What is required:
Report each line of the data that contains the string "Каталоговий".

Records for the task:
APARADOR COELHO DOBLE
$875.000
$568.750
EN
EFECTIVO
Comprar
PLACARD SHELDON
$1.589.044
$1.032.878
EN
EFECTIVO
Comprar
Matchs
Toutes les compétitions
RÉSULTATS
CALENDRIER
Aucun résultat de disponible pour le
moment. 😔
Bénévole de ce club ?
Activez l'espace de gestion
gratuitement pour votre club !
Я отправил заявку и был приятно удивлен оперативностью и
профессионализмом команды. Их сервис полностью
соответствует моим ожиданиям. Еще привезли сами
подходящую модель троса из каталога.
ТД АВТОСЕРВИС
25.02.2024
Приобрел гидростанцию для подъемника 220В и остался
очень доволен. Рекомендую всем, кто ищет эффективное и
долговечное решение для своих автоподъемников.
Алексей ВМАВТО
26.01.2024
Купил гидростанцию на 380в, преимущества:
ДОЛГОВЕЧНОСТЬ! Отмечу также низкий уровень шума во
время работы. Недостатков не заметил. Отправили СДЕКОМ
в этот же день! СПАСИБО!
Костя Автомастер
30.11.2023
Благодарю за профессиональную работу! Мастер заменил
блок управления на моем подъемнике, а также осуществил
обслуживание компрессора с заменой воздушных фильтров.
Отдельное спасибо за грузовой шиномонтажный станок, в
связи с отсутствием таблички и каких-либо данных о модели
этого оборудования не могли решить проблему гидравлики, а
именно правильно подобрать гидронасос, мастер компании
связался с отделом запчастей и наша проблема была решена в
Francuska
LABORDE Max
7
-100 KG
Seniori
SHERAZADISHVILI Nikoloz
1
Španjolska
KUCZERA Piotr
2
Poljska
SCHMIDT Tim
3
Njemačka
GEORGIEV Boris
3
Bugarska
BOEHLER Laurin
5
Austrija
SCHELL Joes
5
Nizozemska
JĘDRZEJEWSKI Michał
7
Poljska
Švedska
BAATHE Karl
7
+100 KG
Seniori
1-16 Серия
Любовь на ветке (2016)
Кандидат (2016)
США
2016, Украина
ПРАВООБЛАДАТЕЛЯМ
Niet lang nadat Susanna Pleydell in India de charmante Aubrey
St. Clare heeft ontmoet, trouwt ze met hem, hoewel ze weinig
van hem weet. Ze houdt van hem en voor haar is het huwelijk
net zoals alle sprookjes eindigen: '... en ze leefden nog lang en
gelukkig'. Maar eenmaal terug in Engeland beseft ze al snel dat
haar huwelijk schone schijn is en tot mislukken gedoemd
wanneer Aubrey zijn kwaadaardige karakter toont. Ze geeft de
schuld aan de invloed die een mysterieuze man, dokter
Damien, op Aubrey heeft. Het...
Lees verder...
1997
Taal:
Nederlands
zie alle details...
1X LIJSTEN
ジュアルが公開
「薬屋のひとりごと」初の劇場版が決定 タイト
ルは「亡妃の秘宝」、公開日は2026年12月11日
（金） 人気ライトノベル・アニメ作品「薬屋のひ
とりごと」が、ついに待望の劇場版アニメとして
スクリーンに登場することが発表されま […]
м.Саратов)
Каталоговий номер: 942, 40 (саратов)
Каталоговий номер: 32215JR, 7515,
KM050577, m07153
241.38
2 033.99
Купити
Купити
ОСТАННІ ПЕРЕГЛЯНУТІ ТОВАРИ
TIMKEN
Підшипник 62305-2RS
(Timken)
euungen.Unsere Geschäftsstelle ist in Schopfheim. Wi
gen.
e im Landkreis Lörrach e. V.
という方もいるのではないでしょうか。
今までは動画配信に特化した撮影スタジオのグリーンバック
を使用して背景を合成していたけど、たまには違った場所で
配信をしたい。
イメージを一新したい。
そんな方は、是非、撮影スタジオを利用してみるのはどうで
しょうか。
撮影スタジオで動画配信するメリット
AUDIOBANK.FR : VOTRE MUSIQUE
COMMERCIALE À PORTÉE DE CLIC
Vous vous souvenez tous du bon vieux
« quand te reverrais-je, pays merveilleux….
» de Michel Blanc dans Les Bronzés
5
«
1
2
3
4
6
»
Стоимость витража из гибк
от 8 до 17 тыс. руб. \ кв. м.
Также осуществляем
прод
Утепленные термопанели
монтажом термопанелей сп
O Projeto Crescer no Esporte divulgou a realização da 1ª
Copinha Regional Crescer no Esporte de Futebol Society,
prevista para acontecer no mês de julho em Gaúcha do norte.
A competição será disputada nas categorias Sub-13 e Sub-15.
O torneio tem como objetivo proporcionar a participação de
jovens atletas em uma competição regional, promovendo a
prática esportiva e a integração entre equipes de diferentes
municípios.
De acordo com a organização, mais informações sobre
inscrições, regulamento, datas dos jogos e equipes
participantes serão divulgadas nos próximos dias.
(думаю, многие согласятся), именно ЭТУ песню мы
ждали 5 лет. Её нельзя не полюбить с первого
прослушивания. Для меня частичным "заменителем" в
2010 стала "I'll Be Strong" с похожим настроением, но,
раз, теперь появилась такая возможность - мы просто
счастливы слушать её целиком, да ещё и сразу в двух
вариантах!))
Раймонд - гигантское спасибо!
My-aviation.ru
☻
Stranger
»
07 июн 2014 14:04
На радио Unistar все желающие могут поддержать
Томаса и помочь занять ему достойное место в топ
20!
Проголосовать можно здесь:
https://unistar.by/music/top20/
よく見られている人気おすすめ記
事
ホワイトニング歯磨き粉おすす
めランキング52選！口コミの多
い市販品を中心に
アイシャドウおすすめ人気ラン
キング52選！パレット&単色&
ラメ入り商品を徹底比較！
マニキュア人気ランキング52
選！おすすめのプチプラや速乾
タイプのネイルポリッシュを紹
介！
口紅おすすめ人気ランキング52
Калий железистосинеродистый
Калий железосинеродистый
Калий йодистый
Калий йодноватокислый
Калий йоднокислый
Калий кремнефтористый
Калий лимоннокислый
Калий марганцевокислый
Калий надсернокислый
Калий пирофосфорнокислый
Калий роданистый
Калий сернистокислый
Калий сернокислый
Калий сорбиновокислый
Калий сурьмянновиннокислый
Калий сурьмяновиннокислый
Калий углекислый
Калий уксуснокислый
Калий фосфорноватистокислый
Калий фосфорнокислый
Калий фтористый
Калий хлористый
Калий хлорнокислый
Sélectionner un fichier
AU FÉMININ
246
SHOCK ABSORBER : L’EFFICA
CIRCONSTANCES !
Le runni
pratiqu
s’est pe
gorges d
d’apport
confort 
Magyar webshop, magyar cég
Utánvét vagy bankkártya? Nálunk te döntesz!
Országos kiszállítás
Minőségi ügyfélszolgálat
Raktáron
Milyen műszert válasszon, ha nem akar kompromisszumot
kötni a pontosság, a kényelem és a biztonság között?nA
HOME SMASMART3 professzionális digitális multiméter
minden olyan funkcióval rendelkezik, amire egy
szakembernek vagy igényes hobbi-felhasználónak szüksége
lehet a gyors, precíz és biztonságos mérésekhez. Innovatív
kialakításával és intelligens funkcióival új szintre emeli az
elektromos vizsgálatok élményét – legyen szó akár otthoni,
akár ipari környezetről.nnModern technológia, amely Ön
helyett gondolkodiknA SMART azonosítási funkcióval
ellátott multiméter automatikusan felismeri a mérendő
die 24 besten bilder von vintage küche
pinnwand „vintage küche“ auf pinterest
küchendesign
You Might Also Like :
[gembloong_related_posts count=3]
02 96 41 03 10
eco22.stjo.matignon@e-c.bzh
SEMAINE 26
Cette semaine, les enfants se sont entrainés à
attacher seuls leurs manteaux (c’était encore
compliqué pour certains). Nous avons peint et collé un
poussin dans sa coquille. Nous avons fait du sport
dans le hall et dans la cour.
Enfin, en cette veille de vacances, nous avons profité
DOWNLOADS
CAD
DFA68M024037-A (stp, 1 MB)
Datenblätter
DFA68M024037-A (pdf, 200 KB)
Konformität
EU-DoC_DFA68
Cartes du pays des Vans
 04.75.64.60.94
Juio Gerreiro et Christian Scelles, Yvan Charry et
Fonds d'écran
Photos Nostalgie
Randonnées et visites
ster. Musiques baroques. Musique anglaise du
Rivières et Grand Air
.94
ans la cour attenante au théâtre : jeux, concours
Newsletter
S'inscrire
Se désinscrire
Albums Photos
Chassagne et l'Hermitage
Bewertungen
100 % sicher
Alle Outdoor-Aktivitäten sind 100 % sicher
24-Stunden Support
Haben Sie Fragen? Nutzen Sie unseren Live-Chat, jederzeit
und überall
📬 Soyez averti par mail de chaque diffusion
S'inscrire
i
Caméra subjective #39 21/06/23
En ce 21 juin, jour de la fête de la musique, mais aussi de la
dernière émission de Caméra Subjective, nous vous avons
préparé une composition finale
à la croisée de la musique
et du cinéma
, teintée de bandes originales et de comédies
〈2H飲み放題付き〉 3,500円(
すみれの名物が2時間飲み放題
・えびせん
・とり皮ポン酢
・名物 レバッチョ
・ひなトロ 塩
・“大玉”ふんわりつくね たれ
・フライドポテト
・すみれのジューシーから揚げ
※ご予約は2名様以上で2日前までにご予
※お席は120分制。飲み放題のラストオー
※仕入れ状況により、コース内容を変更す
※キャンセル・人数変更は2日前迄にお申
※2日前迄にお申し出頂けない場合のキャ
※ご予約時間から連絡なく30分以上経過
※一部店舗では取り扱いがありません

Result for this exercise:
Каталоговий номер: 942, 40 (саратов)
Каталоговий номер: 32215JR, 7515,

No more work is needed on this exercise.